Aventuras de um brasileiro no Níger

2

Atualizado em 16 de setembro de 2015

Perambulando por uma livraria eu encontrei este livro e a foto da capa me chamou muita atenção. Apaixonado confesso que sou pela África e sua cultura exótica, peguei um exemplar e me detive em ler apenas algumas linhas da contracapa. Naquele momento eu buscava algo específico e não queria me perder na caçada.

Mas como sempre, paixões provocam ondas que não imaginamos e essa semana a Editora Record mandou para mim um exemplar de A Geografia da Pele, de Evaristo de Miranda. Esse brasileiro que deixou o país na década de 1970 durante a Ditadura Militar, viveu longos anos no interior da África e neste livro ele conta um pouco de suas aventuras no Níger, um país ainda pouco explorado pelo turismo e que por isso está longe dos roteiros de viagens e dos safáris fotográficos.

O Níger, ao sul do deserto do Saara, é um dos países mais pobres do mundo. Vítima do islamismo radical e da frequente ameaça do grupo extremista Boko Haram, o Níger vive dias difíceis. E foi nessa dura realidade que Evaristo de Miranda viveu durante três anos trabalhando em um projeto para ajudar a reduzir os desequilíbrios agrícolas e ecológicos que afetavam o país.
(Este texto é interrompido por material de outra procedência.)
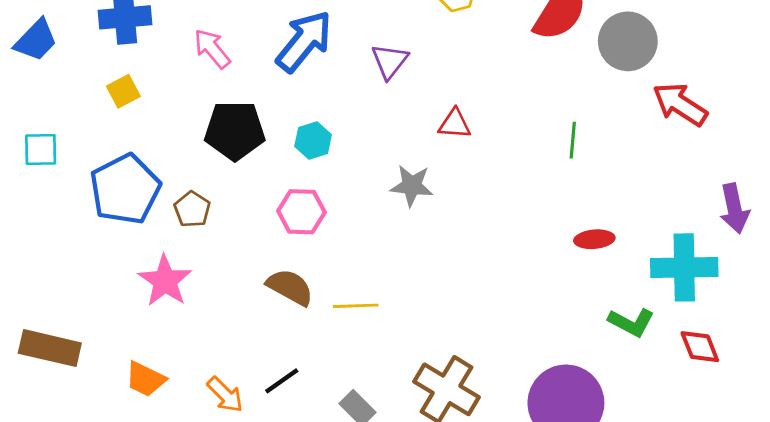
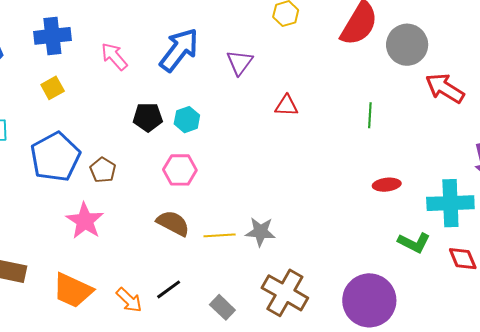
black pentagon: (235, 131) -> (148, 117), moved, size x0.7
gray star: (412, 186) -> (260, 232), moved
orange trapezoid: (145, 379) -> (73, 290), size x1.4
Convivendo diariamente com a etnia hauçá, esse aventureiro descobriu segredos e ouviu histórias que nunca foram contados a um estrangeiro. “Me fizeram jurar que manteria segredo por 28 anos. Foi o que fiz: mantive a promessa. Nem em meu doutorado mencionei tais coisas. Agora, o mestre do tempo me autoriza a falar nesse livro”, diz.

Depois de mais de trinta anos de silêncio, o autor revela suas vivências no livro cujo título faz uma referência literal às marcas deixadas em sua pele: a exposição ao sol, ao vento, à vegetação, aos animais e à seca formaram uma estranha geografia em seu corpo: “Percorro manchas, rugas, dobras e cicatrizes como quem caminha entre colinas, montanhas, cordilheiras, países e continentes”, conta Evaristo.

No livro, o pesquisador aborda diversos episódios vividos no país africano, desde um convite para comer morcegos fritos até o dia em que precisou encontrar uma forma educada de recusar uma jovem escrava que lhe foi ofertada como sinal de amizade.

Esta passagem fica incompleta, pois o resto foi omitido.